# **Data Bias and Feature Importance**

## **Statistical Bias and Feature Importance**

### **Statistical Bbias**

![](2023-12-29-11-45-47.png)

Statistical bias is a tendency of a statistic to either overestimate or underestimate a parameter. A data set could be biased if it contains disproportionately large number of reviews for, let's say, one product category called A and fewer number of reviews for other categories like product category B and C. 

The first one that we see here is activity bias. This is biases that exist in human-generated content, especially on social media. Think about all the data that has been collected over these social media platforms over the last several years. Reality is that a very small percentage of the population is actively participating on these social media platforms. So the data that has been collected over the years on these platforms is not representative of the entire population. The second one is very similar but slightly different. This is societal bias. This is once again, biases in data that is generated by humans, but maybe not just on social media. These biases could be introduced because of preconceived notions that exist in society. Data generated by humans can be biased because all of us have unconscious bias. Sometimes bias can be introduced by the machine learning system itself. Let's say, for example, a machine learning application gives users a few options to select from, and once the user selects an option, the user selection is used as training data to further train and improve the model. This introduces feedback loops. Take, for example, a streaming service. You want to watch a movie on the streaming service and the streaming service makes a few recommendations for you, and you decide to watch Dancing with Wolves. You like the movie and you rate it high. From then on, the streaming service is recommending you the movies that have wolves in them. It's partly because of the feedback you provided to the service. But in reality, maybe you watched that movie because you like the actors in the movie, and you don't even particularly like wolves. Situations like this could result in selection bias, that includes a feedback loop, that involves both the model consumers and the machine learning model itself. Now, even if you detect some of the statistical biases in your dataset prior to training your model, once the model is trained and deployed, drift can still happen. Data drift happens, especially when the data distribution significantly varies from the distribution of the training data that was used to initially train the model. This is called data drift and also data shift. There are several different variations of data drift.


![](2023-12-29-11-55-53.png)

Sometimes the distribution of the independent variables or the features that make up your dataset can change. That's called covariant drift. Sometimes the data distribution of your labels or the targeted variables might change.

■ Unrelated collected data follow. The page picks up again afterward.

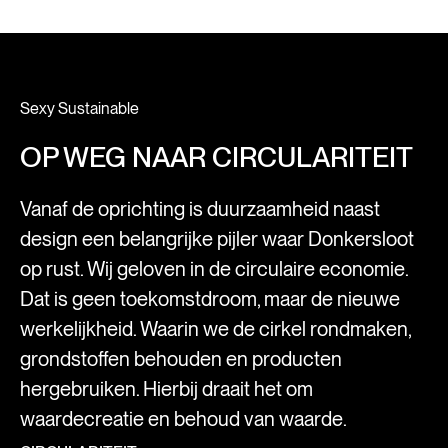
Sexy Sustainable
OP WEG NAAR CIRCULARITEIT
Vanaf de oprichting is duurzaamheid naast
design een belangrijke pijler waar Donkersloot
op rust. Wij geloven in de circulaire economie.
Dat is geen toekomstdroom, maar de nieuwe
werkelijkheid. Waarin we de cirkel rondmaken,
grondstoffen behouden en producten
hergebruiken. Hierbij draait het om
waardecreatie en behoud van waarde.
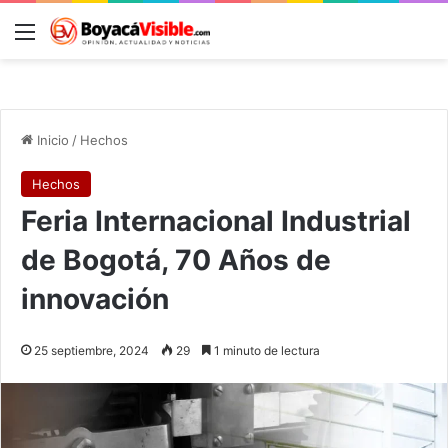
Menú
B
Inicio
/
Hechos
Hechos
Feria Internacional Industrial
de Bogotá, 70 Años de
innovación
25 septiembre, 2024
29
1 minuto de lectura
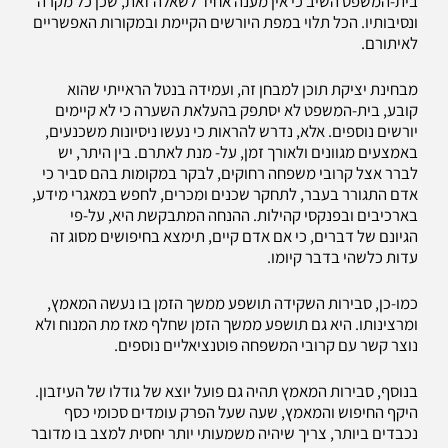
בית-המשפט השיב כי אין מענה אחיד לשאלה זאת, שכן כל מקרה
ונסיבותיו. הכל תלוי במפת היורשים הקיימת ובמקורות האפשריים
לאיתורם.
מבחינת יציקת תוכן למבחן זה, ועמידה בנטל הראייתי שהוא
קובע, בית-המשפט לא יסתפק בהעלאת השערה כי לא קיימים
יורשים נוספים. אלא, נדרש להראות כי נעשו ניסיונות משכנעים,
באמצעים מגוונים ולאורך זמן, על- מנת לאתרם. בין היתר, יש
לברר אצל קרובי משפחה רחוקים, לבקר במקומות בהם סביר כי
אדם התגורר בעבר, לתחקר שכנים ומכרים, לחפש במאגרי מידע,
בארכיבים ובפנקסי קהילות. ההנחה המתבקשת היא, על-פי
הגיונם של דברים, כי אם אדם קיים, תימצא בחיפושים מסוג זה
עדות כלשהי בדבר קיומו.
כמו-כן, סבירות השקידה תושפע ממשך הזמן בו נעשה המאמץ,
ומרצינותו. היא גם תושפע ממשך הזמן שחלף מאז מת המנוח ולא
נוצר קשר עם קרובי המשפחה פוטנציאליים נוספים.
בנוסף, סבירות המאמץ תהיה גם פועל יוצא של גודלו של העיזבון.
היקף החיפוש והמאמץ, שעה שעל הפרק עומדים סכומי כסף
נכבדים ביותר, צריך שיהיה משמעותי יותר יחסית למצב בו מדובר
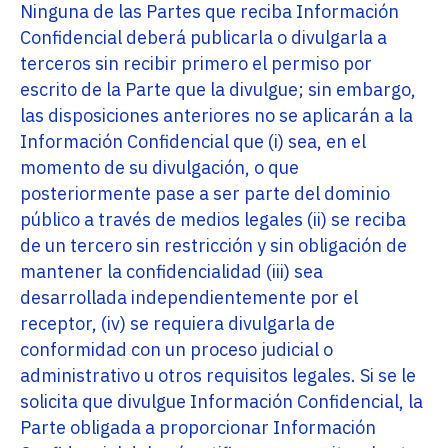
Ninguna de las Partes que reciba Información
Confidencial deberá publicarla o divulgarla a
terceros sin recibir primero el permiso por
escrito de la Parte que la divulgue; sin embargo,
las disposiciones anteriores no se aplicarán a la
Información Confidencial que (i) sea, en el
momento de su divulgación, o que
posteriormente pase a ser parte del dominio
público a través de medios legales (ii) se reciba
de un tercero sin restricción y sin obligación de
mantener la confidencialidad (iii) sea
desarrollada independientemente por el
receptor, (iv) se requiera divulgarla de
conformidad con un proceso judicial o
administrativo u otros requisitos legales. Si se le
solicita que divulgue Información Confidencial, la
Parte obligada a proporcionar Información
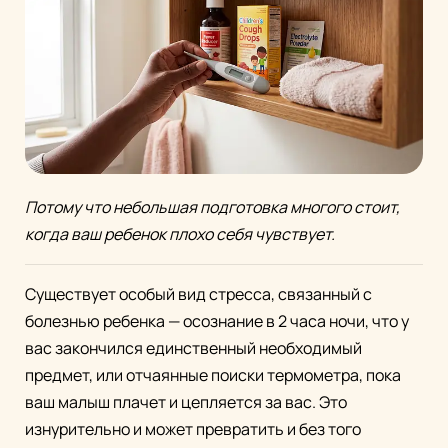
Потому что небольшая подготовка многого стоит,
когда ваш ребенок плохо себя чувствует.
Существует особый вид стресса, связанный с
болезнью ребенка — осознание в 2 часа ночи, что у
вас закончился единственный необходимый
предмет, или отчаянные поиски термометра, пока
ваш малыш плачет и цепляется за вас. Это
изнурительно и может превратить и без того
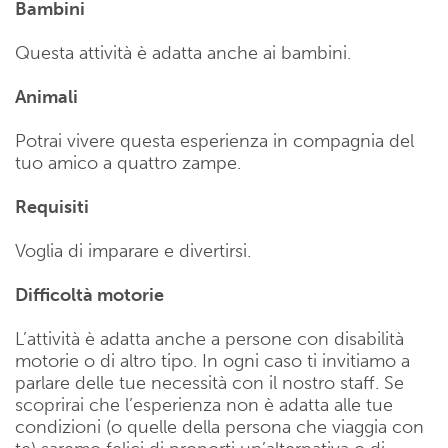
Bambini
Questa attività è adatta anche ai bambini.
Animali
Potrai vivere questa esperienza in compagnia del
tuo amico a quattro zampe.
Requisiti
Voglia di imparare e divertirsi.
Difficoltà motorie
L’attività è adatta anche a persone con disabilità
motorie o di altro tipo. In ogni caso ti invitiamo a
parlare delle tue necessità con il nostro staff. Se
scoprirai che l’esperienza non è adatta alle tue
condizioni (o quelle della persona che viaggia con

That's the second one, which is prior probability drift. Sometimes the relationship between the two, that is the relationship between the features and the labels can change as well. That's called concept drift. Concept drift, also called as concept shift, can happen when the definition of the label itself changes based on a particular feature, like age or geographical location. Take, for example, my experience. Last time, when we traveled a few years ago across US on a road trip, we quickly found out that the soft drinks are not called the same across US. So when we stopped for meals and ordered soft drinks, we realized that soda is not called soda across US. In some areas, it's called pop, and in some areas, it's called soda. Now, if you think about all the geographies across the world, you can only imagine the interesting combinations, different labels, you can come up with. With all these issues that could potentially happen with your datasets, it becomes really important to continuously monitor and detect various biases that could be prevalent into your training datasets, before and after you train your models. In this section, we will focus on detecting such biases and imbalances in the pre-training datasets. 

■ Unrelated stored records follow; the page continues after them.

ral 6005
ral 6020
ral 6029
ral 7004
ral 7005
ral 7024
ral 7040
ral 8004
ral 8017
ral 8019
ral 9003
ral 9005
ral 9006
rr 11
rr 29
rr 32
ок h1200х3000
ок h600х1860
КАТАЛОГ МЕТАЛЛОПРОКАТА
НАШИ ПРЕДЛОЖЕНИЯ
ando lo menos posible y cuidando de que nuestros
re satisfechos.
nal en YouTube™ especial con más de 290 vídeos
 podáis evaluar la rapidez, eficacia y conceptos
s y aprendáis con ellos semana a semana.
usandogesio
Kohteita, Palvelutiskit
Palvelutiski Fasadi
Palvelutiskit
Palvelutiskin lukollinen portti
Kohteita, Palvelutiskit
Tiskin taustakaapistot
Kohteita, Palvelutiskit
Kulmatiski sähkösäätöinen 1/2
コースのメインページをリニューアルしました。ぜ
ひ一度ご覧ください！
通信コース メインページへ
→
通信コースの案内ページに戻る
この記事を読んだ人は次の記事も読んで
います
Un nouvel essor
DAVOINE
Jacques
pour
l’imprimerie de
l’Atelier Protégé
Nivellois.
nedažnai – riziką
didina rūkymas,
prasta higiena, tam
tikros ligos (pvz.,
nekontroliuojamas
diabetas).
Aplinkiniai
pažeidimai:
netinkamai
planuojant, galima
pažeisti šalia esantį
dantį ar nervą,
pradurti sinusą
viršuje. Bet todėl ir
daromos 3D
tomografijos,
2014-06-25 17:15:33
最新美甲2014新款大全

![](2023-12-29-11-58-52.png)

![](2023-12-29-12-00-34.png)

The next metric that I will introduce is DPL, this is Difference in Proportions of Labels. This metric measures the imbalance of positive outcomes between the different facet values. When applied to the product review dataset, what this metric is measuring is if a particular product category, say product Category A, has disproportionately higher ratings than other categories. So while CI, the metric that we just saw as measuring if a particular category has a total number of reviews higher than any other categories, DPL is actually looking for higher ratings than any other product categories. 

![](2023-12-29-12-12-17.png)

![](2023-12-29-12-12-57.png)

![](2023-12-29-12-13-26.png)

![](2023-12-29-12-14-11.png)

![](2023-12-29-12-15-10.png)

![](2023-12-29-12-16-06.png)

![](2023-12-29-12-17-10.png)

By using two parameters, instance type and instance count, you can scale up the distributed cluster to the capacity that you need. 

![](2023-12-29-12-22-29.png)

![](2023-12-29-12-25-01.png)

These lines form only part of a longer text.